■ **WHAT THE EXERCISE ASKS**
Find the lines in the records that carry the word "дисках". Copy each one.

■ **DATA UNDER STUDY**
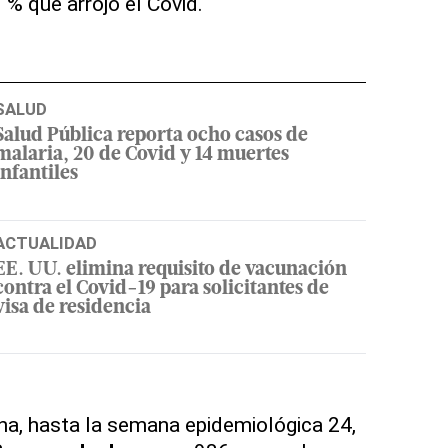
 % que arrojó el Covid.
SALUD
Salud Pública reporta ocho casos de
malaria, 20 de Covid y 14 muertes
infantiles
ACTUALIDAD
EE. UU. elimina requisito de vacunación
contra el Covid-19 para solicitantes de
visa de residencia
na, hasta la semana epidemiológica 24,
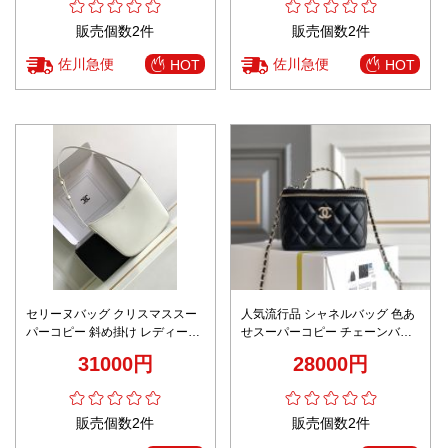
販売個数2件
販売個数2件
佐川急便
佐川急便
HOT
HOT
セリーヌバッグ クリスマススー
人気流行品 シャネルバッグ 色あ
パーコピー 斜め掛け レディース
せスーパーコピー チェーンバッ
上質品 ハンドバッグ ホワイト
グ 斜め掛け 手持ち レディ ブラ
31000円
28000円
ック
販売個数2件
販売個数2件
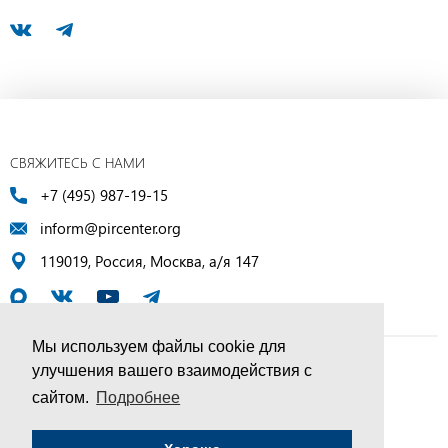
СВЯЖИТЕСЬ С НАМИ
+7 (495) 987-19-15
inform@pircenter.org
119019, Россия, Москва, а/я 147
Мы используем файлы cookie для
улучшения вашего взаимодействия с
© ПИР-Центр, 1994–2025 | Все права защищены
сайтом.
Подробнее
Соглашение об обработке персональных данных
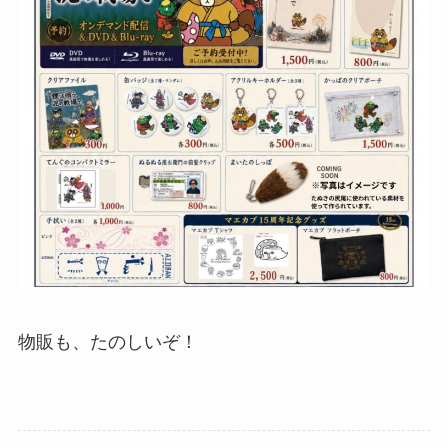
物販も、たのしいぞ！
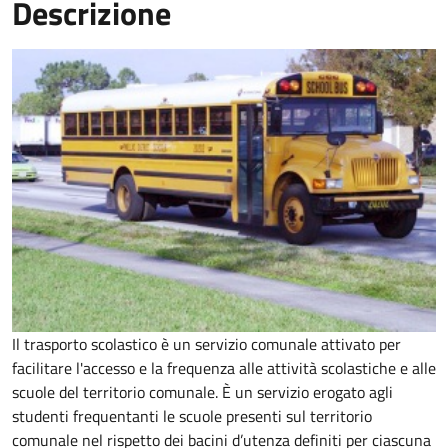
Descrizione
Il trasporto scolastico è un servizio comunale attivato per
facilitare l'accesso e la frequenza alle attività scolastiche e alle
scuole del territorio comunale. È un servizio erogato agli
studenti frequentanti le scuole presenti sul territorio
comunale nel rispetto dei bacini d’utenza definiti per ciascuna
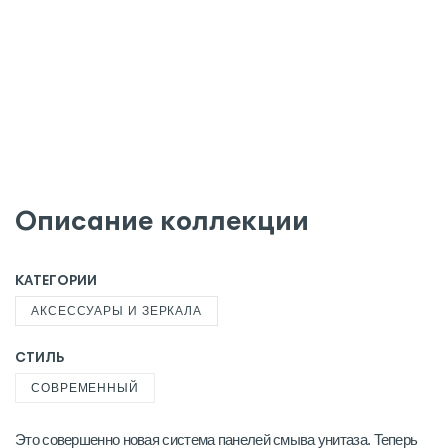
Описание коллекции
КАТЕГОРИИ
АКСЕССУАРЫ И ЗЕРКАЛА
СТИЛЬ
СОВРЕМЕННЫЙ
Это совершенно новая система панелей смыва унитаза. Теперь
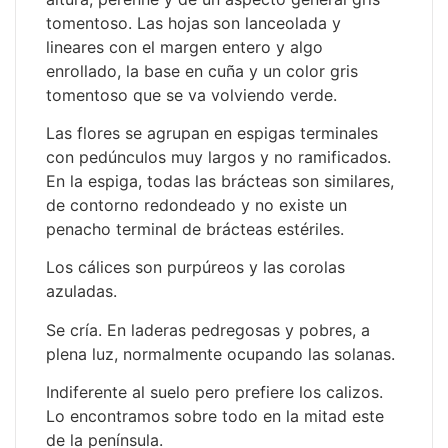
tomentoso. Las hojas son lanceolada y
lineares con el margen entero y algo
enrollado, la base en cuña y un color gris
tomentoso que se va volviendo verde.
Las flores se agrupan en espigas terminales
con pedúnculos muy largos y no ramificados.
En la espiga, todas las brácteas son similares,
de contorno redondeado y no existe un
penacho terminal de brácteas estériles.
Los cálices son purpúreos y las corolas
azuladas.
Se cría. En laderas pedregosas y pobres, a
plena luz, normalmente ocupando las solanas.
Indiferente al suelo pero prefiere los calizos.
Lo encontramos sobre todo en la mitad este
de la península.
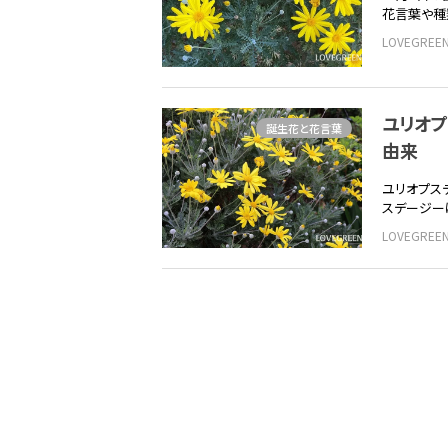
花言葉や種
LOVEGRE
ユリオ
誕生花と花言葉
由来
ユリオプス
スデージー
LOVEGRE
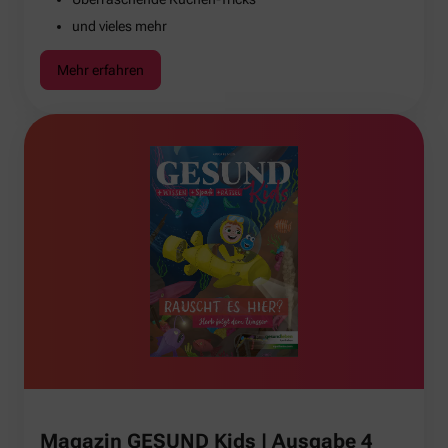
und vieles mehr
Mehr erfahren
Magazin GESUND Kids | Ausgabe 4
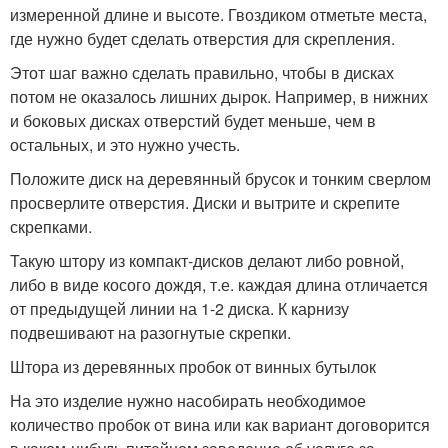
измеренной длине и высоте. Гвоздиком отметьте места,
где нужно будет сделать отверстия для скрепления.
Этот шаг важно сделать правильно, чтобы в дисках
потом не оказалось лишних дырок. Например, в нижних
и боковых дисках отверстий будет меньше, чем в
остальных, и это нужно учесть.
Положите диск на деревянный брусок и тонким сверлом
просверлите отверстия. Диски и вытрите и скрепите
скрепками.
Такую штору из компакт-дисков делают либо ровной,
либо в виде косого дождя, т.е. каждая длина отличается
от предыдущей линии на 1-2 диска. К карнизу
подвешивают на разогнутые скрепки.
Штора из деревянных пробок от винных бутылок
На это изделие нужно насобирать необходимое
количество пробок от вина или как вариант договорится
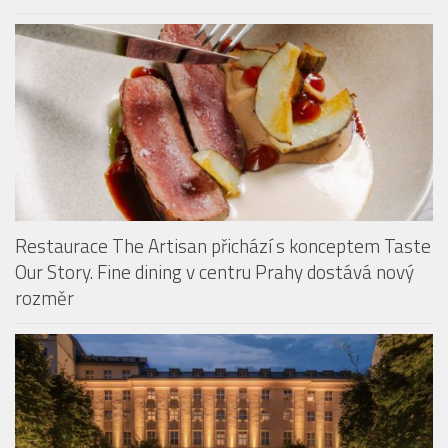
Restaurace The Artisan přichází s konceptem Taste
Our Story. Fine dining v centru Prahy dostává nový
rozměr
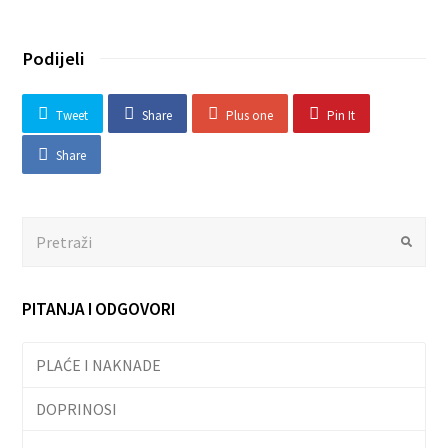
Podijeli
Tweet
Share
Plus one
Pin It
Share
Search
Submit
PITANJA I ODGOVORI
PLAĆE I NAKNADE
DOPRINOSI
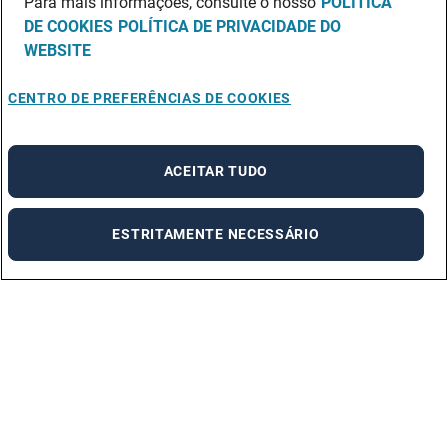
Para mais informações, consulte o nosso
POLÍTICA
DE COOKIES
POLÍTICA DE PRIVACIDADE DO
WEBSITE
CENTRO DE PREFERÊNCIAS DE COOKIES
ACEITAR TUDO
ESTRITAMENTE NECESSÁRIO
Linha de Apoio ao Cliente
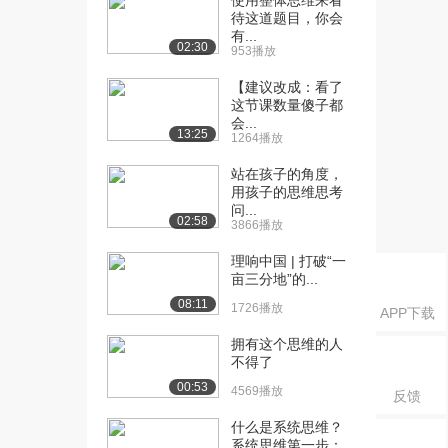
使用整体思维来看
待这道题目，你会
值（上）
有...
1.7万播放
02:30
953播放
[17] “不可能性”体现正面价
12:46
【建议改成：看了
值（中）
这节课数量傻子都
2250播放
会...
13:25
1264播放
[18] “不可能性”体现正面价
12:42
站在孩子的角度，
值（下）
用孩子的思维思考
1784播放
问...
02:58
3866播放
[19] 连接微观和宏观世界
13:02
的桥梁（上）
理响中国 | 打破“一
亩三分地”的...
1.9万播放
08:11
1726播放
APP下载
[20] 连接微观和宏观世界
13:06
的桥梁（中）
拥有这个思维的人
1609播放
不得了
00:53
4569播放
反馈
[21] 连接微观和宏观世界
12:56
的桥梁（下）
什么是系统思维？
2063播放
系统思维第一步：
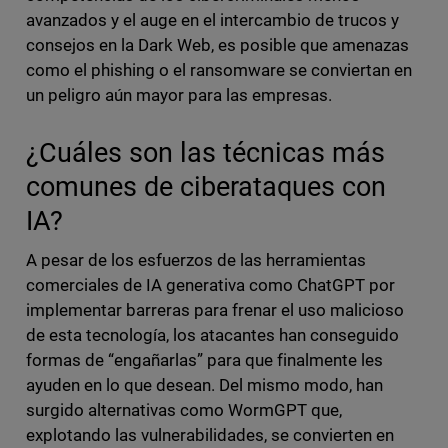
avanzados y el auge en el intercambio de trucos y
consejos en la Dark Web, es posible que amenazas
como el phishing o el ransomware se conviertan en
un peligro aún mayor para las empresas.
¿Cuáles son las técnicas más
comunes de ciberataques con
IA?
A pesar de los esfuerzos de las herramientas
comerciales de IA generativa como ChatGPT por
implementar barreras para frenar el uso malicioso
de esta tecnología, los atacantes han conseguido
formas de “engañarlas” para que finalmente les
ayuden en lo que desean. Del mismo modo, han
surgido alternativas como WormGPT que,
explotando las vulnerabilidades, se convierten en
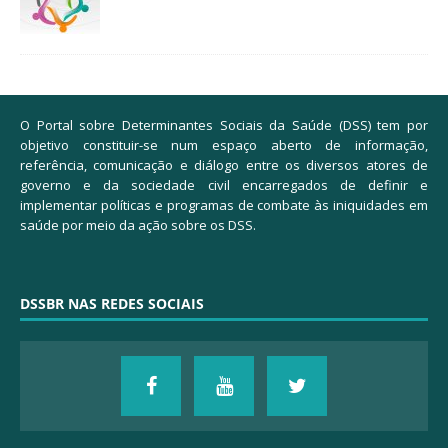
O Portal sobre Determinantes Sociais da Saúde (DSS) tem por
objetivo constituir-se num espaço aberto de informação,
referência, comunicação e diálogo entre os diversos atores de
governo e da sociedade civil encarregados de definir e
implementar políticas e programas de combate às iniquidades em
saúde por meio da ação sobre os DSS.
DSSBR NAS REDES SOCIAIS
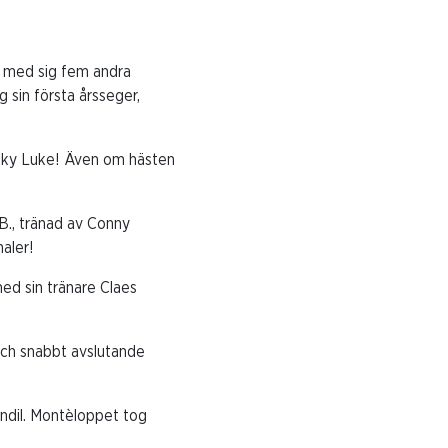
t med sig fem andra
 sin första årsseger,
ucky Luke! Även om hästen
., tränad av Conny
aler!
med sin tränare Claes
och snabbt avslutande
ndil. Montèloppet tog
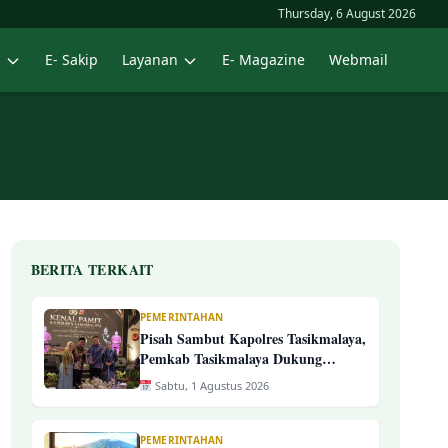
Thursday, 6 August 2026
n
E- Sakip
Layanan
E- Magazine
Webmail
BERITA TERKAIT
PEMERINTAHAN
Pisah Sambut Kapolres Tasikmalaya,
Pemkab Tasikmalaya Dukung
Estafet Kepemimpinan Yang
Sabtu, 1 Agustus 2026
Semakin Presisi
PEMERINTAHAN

■ **TASK RESPONSE**
Этот шаг важно сделать правильно, чтобы в дисках
и боковых дисках отверстий будет меньше, чем в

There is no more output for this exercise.